(Page-level text extractions)

....

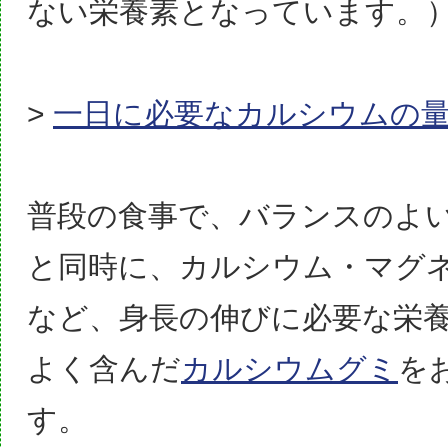
ない栄養素となっています。
>
一日に必要なカルシウムの
普段の食事で、バランスのよ
と同時に、カルシウム・マグ
など、
身長の伸びに必要な栄
よく含んだ
カルシウムグミ
を
す。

....

__WHAT THE TASK REQUIRES__: Only an exact, picture-free copy of the entries counts as the answer.

__RESPONSE__:
ない栄養素となっています。
>
一日に必要なカルシウムの
普段の食事で、バランスのよ
と同時に、カルシウム・マグ
など、
身長の伸びに必要な栄
よく含んだ
カルシウムグミ
を
す。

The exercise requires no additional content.